The number of malicious cryptocurrency mining attacks increased nearly 85% this year, finds the latest annual security bulletin from cyber vendor Kaspersky Lab.
That’s based on the number of attacks reported by users of Kaspersky’s own software. For the first 3 quarters of this year, 5 million users of Kaspersky security software were attacked by malicious cryptocurrency mining, up from 2.7 million users who were attacked in the first three quarters of last year. Here's the data in a graphic, courtesy of Kaspersky:
Miners infect devices mainly by duping users into installing pirated software, hacked games and unlicensed content, Kaspersky finds.
Mining, if executed properly, can be extremely difficult to detect, making it that much more dangerous. It can take some time before a user notices that their CPU is busy generating virtual coins.
“The easier it is to distribute unlicensed software, the more incidents of malicious crypto-miner activities were detected,” says Evgeny Lopatin, a Kaspersky security expert.
Monero at risk
Other key points in the Kaspersky report:
> Remember USB thumb drives? They are still a common way for cryptocurrency mining attacks to spread.
> The most common coin among all illegally mined cryptocurrencies is Monero. That’s due to its anonymous algorithm, relatively high market value, and ease of sale — it’s accepted by most crypto exchanges. An estimated $175 million worth of Monero has been mined illegally, roughly 5% of all in circulation.

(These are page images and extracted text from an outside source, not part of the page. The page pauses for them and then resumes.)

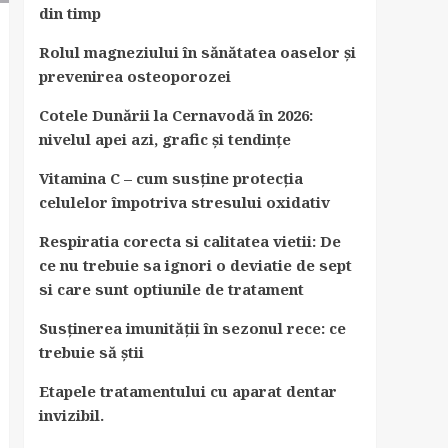
din timp
Rolul magneziului în sănătatea oaselor și
prevenirea osteoporozei
Cotele Dunării la Cernavodă în 2026:
nivelul apei azi, grafic și tendințe
Vitamina C – cum susține protecția
celulelor împotriva stresului oxidativ
Respiratia corecta si calitatea vietii: De
ce nu trebuie sa ignori o deviatie de sept
si care sunt optiunile de tratament
Susținerea imunității în sezonul rece: ce
trebuie să știi
Etapele tratamentului cu aparat dentar
invizibil.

> Mining activity picks up when the value of cryptocurrencies rise, and drops off when their value falls. Apparently, criminals watch the market!
> Worst counties for cryptocurrency mining attacks in 2018? They are Kazakhstan, Vietnam, Indonesia, Ukraine and Russia. At the other end of the scale, the countries suffering the fewest number of attacks this year were the United States, Switzerland and the U.K.
What to do?
If you or your customers use cryptocurrency, Kaspersky has some advice on how to stay safe from mining attacks:
> Keep all software up-to-date. That means always installing software updates when prompted. Even better, automate the process with tools that can detect vulnerabilities, then download and install patches.
> Don’t forget about non-PC systems such a point-of-sale terminals, queue management systems, even vending machines. They can be hijacked to mine cryptocurrency.
> Educate your customers and employees. Tell them how to watch for mining attacks, and reinforce the need to keep sensitive data protected and secure.
Here’s one more: Don’t install any pirated software!
Compared with the highly regulated world of financial services, cryptocurrency is still the wild west. Stay safe out there.